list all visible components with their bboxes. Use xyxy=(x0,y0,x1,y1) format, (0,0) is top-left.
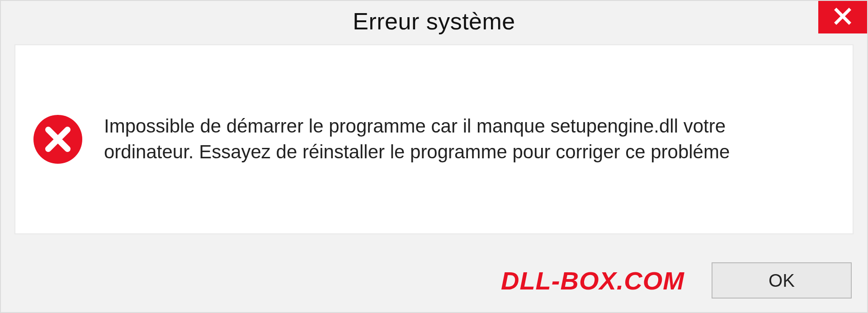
error-icon xyxy=(33,115,82,164)
dialog-title: Erreur système xyxy=(353,8,515,35)
error-message: Impossible de démarrer le programme car … xyxy=(104,114,805,165)
dialog-footer: DLL-BOX.COM OK xyxy=(1,249,867,312)
close-icon xyxy=(833,7,852,28)
watermark-text: DLL-BOX.COM xyxy=(501,266,684,295)
error-dialog: Erreur système Impossible de démarrer le… xyxy=(0,0,868,313)
ok-button[interactable]: OK xyxy=(712,262,852,299)
titlebar: Erreur système xyxy=(1,1,867,42)
content-panel: Impossible de démarrer le programme car … xyxy=(14,44,854,234)
close-button[interactable] xyxy=(818,1,867,33)
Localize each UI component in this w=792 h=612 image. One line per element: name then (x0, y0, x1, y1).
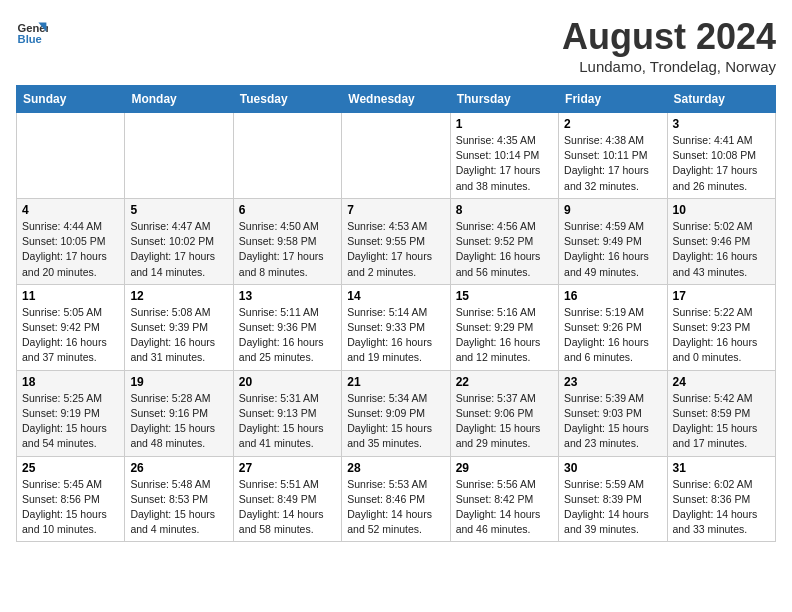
calendar-cell: 16Sunrise: 5:19 AM Sunset: 9:26 PM Dayli… (559, 284, 667, 370)
day-number: 14 (347, 289, 444, 303)
day-info: Sunrise: 5:25 AM Sunset: 9:19 PM Dayligh… (22, 391, 119, 452)
day-info: Sunrise: 4:56 AM Sunset: 9:52 PM Dayligh… (456, 219, 553, 280)
day-number: 12 (130, 289, 227, 303)
day-info: Sunrise: 5:59 AM Sunset: 8:39 PM Dayligh… (564, 477, 661, 538)
day-info: Sunrise: 5:56 AM Sunset: 8:42 PM Dayligh… (456, 477, 553, 538)
day-number: 24 (673, 375, 770, 389)
calendar-cell: 25Sunrise: 5:45 AM Sunset: 8:56 PM Dayli… (17, 456, 125, 542)
day-number: 30 (564, 461, 661, 475)
day-info: Sunrise: 5:02 AM Sunset: 9:46 PM Dayligh… (673, 219, 770, 280)
day-number: 7 (347, 203, 444, 217)
calendar-cell: 14Sunrise: 5:14 AM Sunset: 9:33 PM Dayli… (342, 284, 450, 370)
calendar-week-3: 11Sunrise: 5:05 AM Sunset: 9:42 PM Dayli… (17, 284, 776, 370)
calendar-cell (17, 113, 125, 199)
day-number: 26 (130, 461, 227, 475)
calendar-cell: 1Sunrise: 4:35 AM Sunset: 10:14 PM Dayli… (450, 113, 558, 199)
calendar-cell (125, 113, 233, 199)
day-info: Sunrise: 4:38 AM Sunset: 10:11 PM Daylig… (564, 133, 661, 194)
calendar-cell: 24Sunrise: 5:42 AM Sunset: 8:59 PM Dayli… (667, 370, 775, 456)
day-number: 27 (239, 461, 336, 475)
day-info: Sunrise: 5:16 AM Sunset: 9:29 PM Dayligh… (456, 305, 553, 366)
calendar-cell: 22Sunrise: 5:37 AM Sunset: 9:06 PM Dayli… (450, 370, 558, 456)
day-info: Sunrise: 5:28 AM Sunset: 9:16 PM Dayligh… (130, 391, 227, 452)
logo-icon: General Blue (16, 16, 48, 48)
calendar-cell: 9Sunrise: 4:59 AM Sunset: 9:49 PM Daylig… (559, 198, 667, 284)
calendar-cell: 11Sunrise: 5:05 AM Sunset: 9:42 PM Dayli… (17, 284, 125, 370)
day-number: 31 (673, 461, 770, 475)
day-number: 8 (456, 203, 553, 217)
day-info: Sunrise: 5:42 AM Sunset: 8:59 PM Dayligh… (673, 391, 770, 452)
calendar-cell: 8Sunrise: 4:56 AM Sunset: 9:52 PM Daylig… (450, 198, 558, 284)
calendar-cell: 18Sunrise: 5:25 AM Sunset: 9:19 PM Dayli… (17, 370, 125, 456)
weekday-header-row: SundayMondayTuesdayWednesdayThursdayFrid… (17, 86, 776, 113)
day-info: Sunrise: 4:44 AM Sunset: 10:05 PM Daylig… (22, 219, 119, 280)
calendar-cell: 26Sunrise: 5:48 AM Sunset: 8:53 PM Dayli… (125, 456, 233, 542)
day-number: 25 (22, 461, 119, 475)
day-info: Sunrise: 4:41 AM Sunset: 10:08 PM Daylig… (673, 133, 770, 194)
day-info: Sunrise: 5:14 AM Sunset: 9:33 PM Dayligh… (347, 305, 444, 366)
day-info: Sunrise: 5:05 AM Sunset: 9:42 PM Dayligh… (22, 305, 119, 366)
day-number: 3 (673, 117, 770, 131)
day-number: 21 (347, 375, 444, 389)
calendar-cell: 21Sunrise: 5:34 AM Sunset: 9:09 PM Dayli… (342, 370, 450, 456)
calendar-cell: 28Sunrise: 5:53 AM Sunset: 8:46 PM Dayli… (342, 456, 450, 542)
calendar-week-5: 25Sunrise: 5:45 AM Sunset: 8:56 PM Dayli… (17, 456, 776, 542)
calendar-cell: 30Sunrise: 5:59 AM Sunset: 8:39 PM Dayli… (559, 456, 667, 542)
calendar-cell: 4Sunrise: 4:44 AM Sunset: 10:05 PM Dayli… (17, 198, 125, 284)
day-info: Sunrise: 5:31 AM Sunset: 9:13 PM Dayligh… (239, 391, 336, 452)
weekday-header-friday: Friday (559, 86, 667, 113)
calendar-cell (233, 113, 341, 199)
day-number: 2 (564, 117, 661, 131)
calendar-cell: 10Sunrise: 5:02 AM Sunset: 9:46 PM Dayli… (667, 198, 775, 284)
day-number: 13 (239, 289, 336, 303)
day-number: 22 (456, 375, 553, 389)
day-number: 23 (564, 375, 661, 389)
title-block: August 2024 Lundamo, Trondelag, Norway (562, 16, 776, 75)
day-info: Sunrise: 5:51 AM Sunset: 8:49 PM Dayligh… (239, 477, 336, 538)
day-info: Sunrise: 4:59 AM Sunset: 9:49 PM Dayligh… (564, 219, 661, 280)
calendar-cell: 13Sunrise: 5:11 AM Sunset: 9:36 PM Dayli… (233, 284, 341, 370)
month-year-title: August 2024 (562, 16, 776, 58)
weekday-header-thursday: Thursday (450, 86, 558, 113)
day-info: Sunrise: 5:34 AM Sunset: 9:09 PM Dayligh… (347, 391, 444, 452)
calendar-cell: 19Sunrise: 5:28 AM Sunset: 9:16 PM Dayli… (125, 370, 233, 456)
calendar-cell: 27Sunrise: 5:51 AM Sunset: 8:49 PM Dayli… (233, 456, 341, 542)
calendar-cell: 29Sunrise: 5:56 AM Sunset: 8:42 PM Dayli… (450, 456, 558, 542)
day-info: Sunrise: 5:45 AM Sunset: 8:56 PM Dayligh… (22, 477, 119, 538)
day-info: Sunrise: 5:08 AM Sunset: 9:39 PM Dayligh… (130, 305, 227, 366)
day-info: Sunrise: 5:48 AM Sunset: 8:53 PM Dayligh… (130, 477, 227, 538)
calendar-cell: 20Sunrise: 5:31 AM Sunset: 9:13 PM Dayli… (233, 370, 341, 456)
weekday-header-wednesday: Wednesday (342, 86, 450, 113)
day-number: 5 (130, 203, 227, 217)
calendar-table: SundayMondayTuesdayWednesdayThursdayFrid… (16, 85, 776, 542)
location-subtitle: Lundamo, Trondelag, Norway (562, 58, 776, 75)
weekday-header-monday: Monday (125, 86, 233, 113)
calendar-cell: 17Sunrise: 5:22 AM Sunset: 9:23 PM Dayli… (667, 284, 775, 370)
calendar-cell (342, 113, 450, 199)
day-info: Sunrise: 4:47 AM Sunset: 10:02 PM Daylig… (130, 219, 227, 280)
calendar-cell: 3Sunrise: 4:41 AM Sunset: 10:08 PM Dayli… (667, 113, 775, 199)
day-number: 6 (239, 203, 336, 217)
calendar-cell: 23Sunrise: 5:39 AM Sunset: 9:03 PM Dayli… (559, 370, 667, 456)
day-info: Sunrise: 5:53 AM Sunset: 8:46 PM Dayligh… (347, 477, 444, 538)
day-number: 29 (456, 461, 553, 475)
day-number: 9 (564, 203, 661, 217)
day-info: Sunrise: 5:19 AM Sunset: 9:26 PM Dayligh… (564, 305, 661, 366)
calendar-cell: 5Sunrise: 4:47 AM Sunset: 10:02 PM Dayli… (125, 198, 233, 284)
day-number: 18 (22, 375, 119, 389)
day-number: 16 (564, 289, 661, 303)
day-number: 19 (130, 375, 227, 389)
calendar-cell: 2Sunrise: 4:38 AM Sunset: 10:11 PM Dayli… (559, 113, 667, 199)
calendar-cell: 31Sunrise: 6:02 AM Sunset: 8:36 PM Dayli… (667, 456, 775, 542)
logo: General Blue (16, 16, 48, 48)
day-number: 15 (456, 289, 553, 303)
weekday-header-tuesday: Tuesday (233, 86, 341, 113)
calendar-week-2: 4Sunrise: 4:44 AM Sunset: 10:05 PM Dayli… (17, 198, 776, 284)
day-info: Sunrise: 5:37 AM Sunset: 9:06 PM Dayligh… (456, 391, 553, 452)
calendar-cell: 15Sunrise: 5:16 AM Sunset: 9:29 PM Dayli… (450, 284, 558, 370)
day-number: 17 (673, 289, 770, 303)
calendar-cell: 12Sunrise: 5:08 AM Sunset: 9:39 PM Dayli… (125, 284, 233, 370)
svg-text:Blue: Blue (18, 33, 42, 45)
calendar-week-1: 1Sunrise: 4:35 AM Sunset: 10:14 PM Dayli… (17, 113, 776, 199)
weekday-header-sunday: Sunday (17, 86, 125, 113)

━━━━━━━━━━

### [WHAT TO WORK ON]
If a line in the records above holds the string "dialog", copy it.

### [EXERCISE ANSWER]
dialog-title: Erreur système xyxy=(353,8,515,35)
dialog-footer: DLL-BOX.COM OK xyxy=(1,249,867,312)
error-dialog: Erreur système Impossible de démarrer le… xyxy=(0,0,868,313)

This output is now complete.